Ok, I am stumped. How can I have a percent agreement of .97 and a Scott’s Pi of-.015? I have two coders coding either Yes (1) or No (0) for the presence of a variable. What am I doing wrong. I find when calculating by hand I get similar results (off by a decimal or so). When using RECAL or calculating Scotts Pi with more than two categories, I don’t get negative Scotts Pi when the percent agreement is high.

Thanks so much for sharing your program and answering my question if you have the time.

Excellent question, Sonya. As with the last question I answered, I’ll provide your raw data (with a new filename) so that others can follow along; hope you don’t mind.
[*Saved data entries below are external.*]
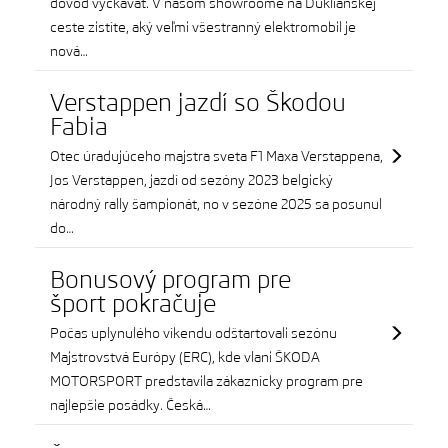
dôvod vyčkávať. V našom showroome na Duklianskej
ceste zistíte, aký veľmi všestranný elektromobil je
nová…
Verstappen jazdí so Škodou
Fabia
Otec úradujúceho majstra sveta F1 Maxa Verstappena,
Jos Verstappen, jazdí od sezóny 2023 belgický
národný rally šampionát, no v sezóne 2025 sa posunul
do…
Bonusový program pre
šport pokračuje
Počas uplynulého víkendu odštartovali sezónu
Majstrovstvá Európy (ERC), kde vlani ŠKODA
MOTORSPORT predstavila zákaznícky program pre
najlepšie posádky. Česká…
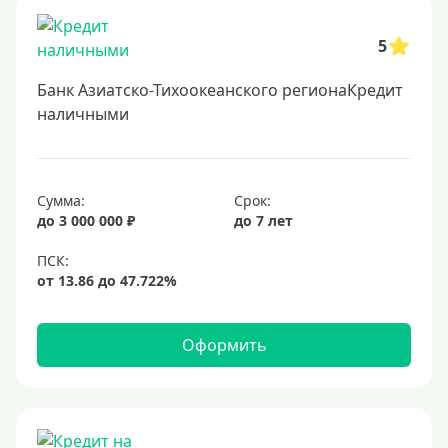
Заявка во все банки
5
Способы выдачи
Банк Азиатско-Тихоокеанского регионаКредит
Не выходя из дома
наличными
С доставкой на дом
Наличными
Сумма:
Срок:
Онлайн на карту
до 3 000 000 ₽
до 7 лет
Валюта
В долларах США
В евро
Оформить
Заемщики
Военнослужащим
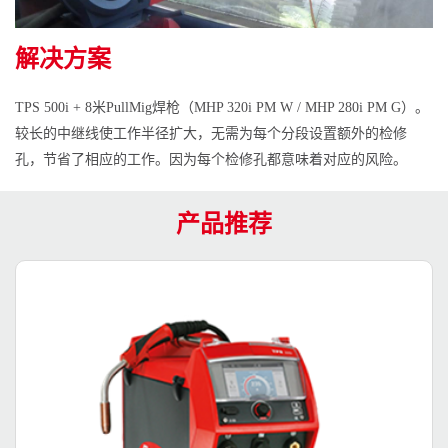
解决方案
TPS 500i + 8米PullMig焊枪（MHP 320i PM W / MHP 280i PM G）。
较长的中继线使工作半径扩大，无需为每个分段设置额外的检修
孔，节省了相应的工作。因为每个检修孔都意味着对应的风险。
产品推荐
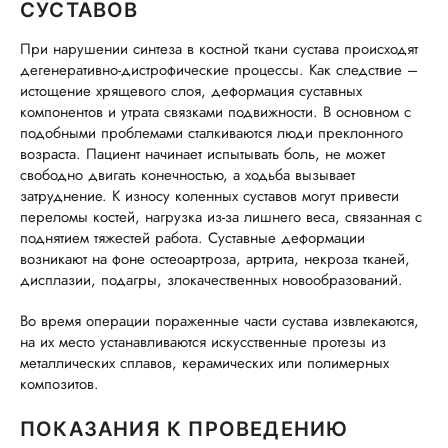
СУСТАВОВ
При нарушении синтеза в костной ткани сустава происходят
ОБ УСЛУГЕ
дегенеративно-дистрофические процессы. Как следствие –
истощение хрящевого слоя, деформация суставных
компонентов и утрата связками подвижности. В основном с
ГОРЯЧАЯ ЛИНИЯ КАЧЕСТВА
подобными проблемами сталкиваются люди преклонного
возраста. Пациент начинает испытывать боль, не может
свободно двигать конечностью, а ходьба вызывает
затруднение. К износу коленных суставов могут привести
переломы костей, нагрузка из-за лишнего веса, связанная с
поднятием тяжестей работа. Суставные деформации
возникают на фоне остеоартроза, артрита, некроза тканей,
дисплазии, подагры, злокачественных новообразований.
Во время операции пораженные части сустава извлекаются,
на их место устанавливаются искусственные протезы из
металлических сплавов, керамических или полимерных
композитов.
ПОКАЗАНИЯ К ПРОВЕДЕНИЮ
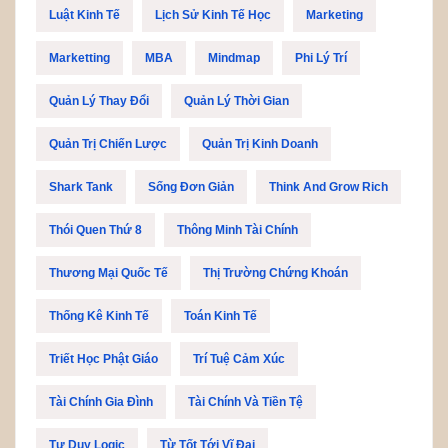
Luật Kinh Tế
Lịch Sử Kinh Tế Học
Marketing
Marketting
MBA
Mindmap
Phi Lý Trí
Quản Lý Thay Đổi
Quản Lý Thời Gian
Quản Trị Chiến Lược
Quản Trị Kinh Doanh
Shark Tank
Sống Đơn Giản
Think And Grow Rich
Thói Quen Thứ 8
Thông Minh Tài Chính
Thương Mại Quốc Tế
Thị Trường Chứng Khoán
Thống Kê Kinh Tế
Toán Kinh Tế
Triết Học Phật Giáo
Trí Tuệ Cảm Xúc
Tài Chính Gia Đình
Tài Chính Và Tiền Tệ
Tư Duy Logic
Từ Tốt Tới Vĩ Đại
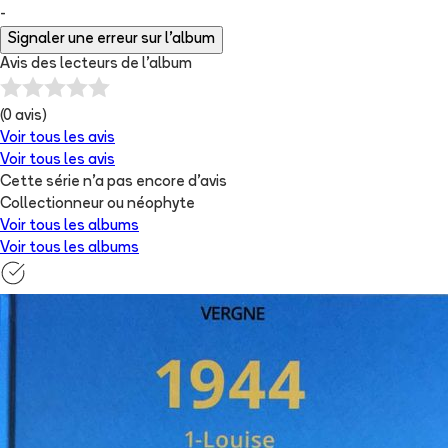
-
Signaler une erreur sur l'album
Avis des lecteurs de
l'album
(
0
avis)
Voir tous les avis
Voir tous les avis
Cette série n'a pas encore d'avis
Collectionneur ou néophyte
Voir tous les albums
Voir tous les albums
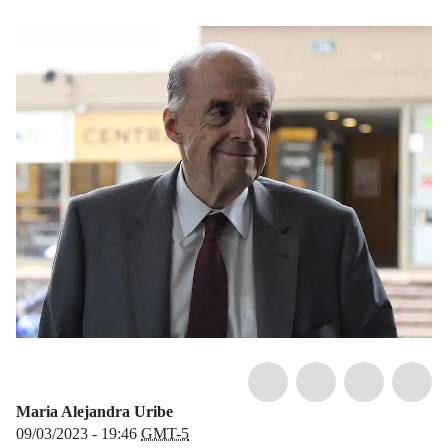
Maria Alejandra Uribe
09/03/2023 - 19:46
GMT-5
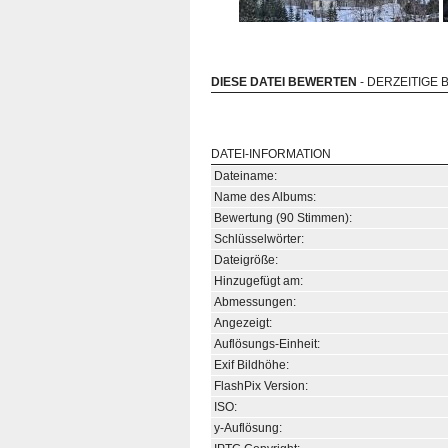
DIESE DATEI BEWERTEN
- DERZEITIGE 
DATEI-INFORMATION
Dateiname:
Name des Albums:
Bewertung (90 Stimmen):
Schlüsselwörter:
Dateigröße:
Hinzugefügt am:
Abmessungen:
Angezeigt:
Auflösungs-Einheit:
Exif Bildhöhe:
FlashPix Version:
ISO:
y-Auflösung:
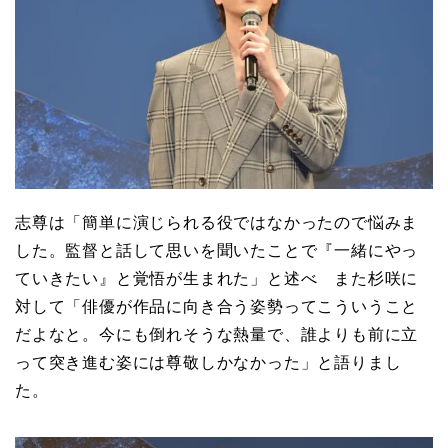
志尊は「簡単に演じられる役ではなかったので悩みま
した。監督と話して思いを聞いたことで『一緒にやっ
ていきたい』と覚悟が生まれた」と述べ また杉咲に
対して「俳優が作品に向き合う姿勢ってこういうこと
だよなと。今にも倒れそうな熱量で、誰よりも前に立
って突き進む姿には尊敬しかなかった」と語りまし
た。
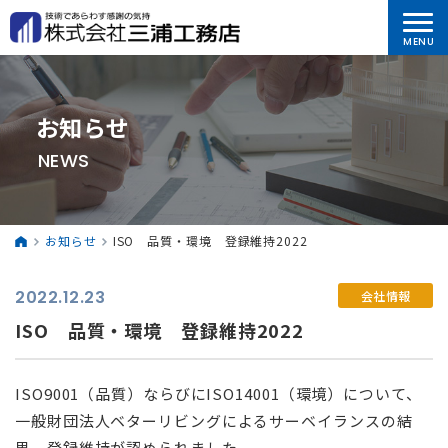
お知らせ
NEWS
お知らせ
ISO 品質・環境 登録維持2022
2022.12.23
会社情報
ISO 品質・環境 登録維持2022
ISO9001（品質）ならびにISO14001（環境）について、
一般財団法人ベターリビングによるサーベイランスの結
果、登録維持が認められました。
Looking at the data, you’ll immediately notice an interesting characteristic: only the second coder uses the “1” code. That is, the two coders only ever agree on “0” codes and never once on a “1” code. Scott’s pi, Cohen’s kappa, and Krippendorff’s alpha punish this phenomenon severely, the rationale being that coders must show at least some covariation in their agreements to merit high coefficient values. Krippendorff himself addressed this very situation in a recent article:

In the calculation of reliability, large numbers of absences should not overwhelm the small number of occurrences that authors care enough about to report. Without a single concurrence and three mismatches [Krippendorff here is referring to a specific dataset, which just so happens to have the same number of mismatches as Sonya’s], the report of finding 2 out of 137 cases [3 out of 99 for Sonya’s data] is about as close to chance as one can get—and this is born out by the near zero values of all the chance-corrected agreement coefficients. (2004, p. 425)

Thus, when one coder only uses one of two coding categories, and the other uses both, chance-corrected reliability will always be near or well below zero (but percent agreement can still be near 100% as it is not chance-corrected). The only solutions here seem to be either better coder training or a revised coding scheme that allows coders more latitude to agree with one another on different categories.

**Reference**

Krippendorff, K. (2004). Reliability in content analysis: Some common misconceptions and recommendations. *Human Communication Research, 30*(3), 411-433.